**REQUIRED WORK:** Please restate the data that follows, leaving every word in place.

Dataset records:

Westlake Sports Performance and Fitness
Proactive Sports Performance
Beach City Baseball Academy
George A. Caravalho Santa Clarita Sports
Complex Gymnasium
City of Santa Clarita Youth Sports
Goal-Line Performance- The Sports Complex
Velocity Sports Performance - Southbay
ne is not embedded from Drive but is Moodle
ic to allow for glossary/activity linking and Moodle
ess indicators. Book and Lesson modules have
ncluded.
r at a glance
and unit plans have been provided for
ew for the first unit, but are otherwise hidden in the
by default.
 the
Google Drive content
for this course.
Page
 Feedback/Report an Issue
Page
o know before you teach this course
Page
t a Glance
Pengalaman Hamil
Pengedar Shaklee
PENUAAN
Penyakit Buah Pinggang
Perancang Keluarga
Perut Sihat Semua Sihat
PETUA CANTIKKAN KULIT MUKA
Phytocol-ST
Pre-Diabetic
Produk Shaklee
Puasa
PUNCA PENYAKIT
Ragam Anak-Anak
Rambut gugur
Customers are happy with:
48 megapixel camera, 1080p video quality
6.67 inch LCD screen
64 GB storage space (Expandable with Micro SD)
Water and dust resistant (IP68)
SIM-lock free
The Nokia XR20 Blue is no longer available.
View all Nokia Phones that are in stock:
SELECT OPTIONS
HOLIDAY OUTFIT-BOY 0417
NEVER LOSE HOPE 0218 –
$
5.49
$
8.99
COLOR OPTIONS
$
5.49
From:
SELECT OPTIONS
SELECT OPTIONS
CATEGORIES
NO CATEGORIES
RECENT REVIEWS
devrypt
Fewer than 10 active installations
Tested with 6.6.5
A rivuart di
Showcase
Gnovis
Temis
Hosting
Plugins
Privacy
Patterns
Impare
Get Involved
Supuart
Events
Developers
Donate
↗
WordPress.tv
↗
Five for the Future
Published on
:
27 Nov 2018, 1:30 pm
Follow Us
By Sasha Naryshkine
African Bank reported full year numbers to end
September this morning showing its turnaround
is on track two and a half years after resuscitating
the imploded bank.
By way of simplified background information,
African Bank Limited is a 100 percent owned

**EXERCISE OUTPUT:**
Westlake Sports Performance and Fitness
Proactive Sports Performance
Beach City Baseball Academy
George A. Caravalho Santa Clarita Sports
Complex Gymnasium
City of Santa Clarita Youth Sports
Goal-Line Performance- The Sports Complex
Velocity Sports Performance - Southbay
ne is not embedded from Drive but is Moodle
ic to allow for glossary/activity linking and Moodle
ess indicators. Book and Lesson modules have
ncluded.
r at a glance
and unit plans have been provided for
ew for the first unit, but are otherwise hidden in the
by default.
 the
Google Drive content
for this course.
Page
 Feedback/Report an Issue
Page
o know before you teach this course
Page
t a Glance
Pengalaman Hamil
Pengedar Shaklee
PENUAAN
Penyakit Buah Pinggang
Perancang Keluarga
Perut Sihat Semua Sihat
PETUA CANTIKKAN KULIT MUKA
Phytocol-ST
Pre-Diabetic
Produk Shaklee
Puasa
PUNCA PENYAKIT
Ragam Anak-Anak
Rambut gugur
Customers are happy with:
48 megapixel camera, 1080p video quality
6.67 inch LCD screen
64 GB storage space (Expandable with Micro SD)
Water and dust resistant (IP68)
SIM-lock free
The Nokia XR20 Blue is no longer available.
View all Nokia Phones that are in stock:
SELECT OPTIONS
HOLIDAY OUTFIT-BOY 0417
NEVER LOSE HOPE 0218 –
$
5.49
$
8.99
COLOR OPTIONS
$
5.49
From:
SELECT OPTIONS
SELECT OPTIONS
CATEGORIES
NO CATEGORIES
RECENT REVIEWS
devrypt
Fewer than 10 active installations
Tested with 6.6.5
A rivuart di
Showcase
Gnovis
Temis
Hosting
Plugins
Privacy
Patterns
Impare
Get Involved
Supuart
Events
Developers
Donate
↗
WordPress.tv
↗
Five for the Future
Published on
:
27 Nov 2018, 1:30 pm
Follow Us
By Sasha Naryshkine
African Bank reported full year numbers to end
September this morning showing its turnaround
is on track two and a half years after resuscitating
the imploded bank.
By way of simplified background information,
African Bank Limited is a 100 percent owned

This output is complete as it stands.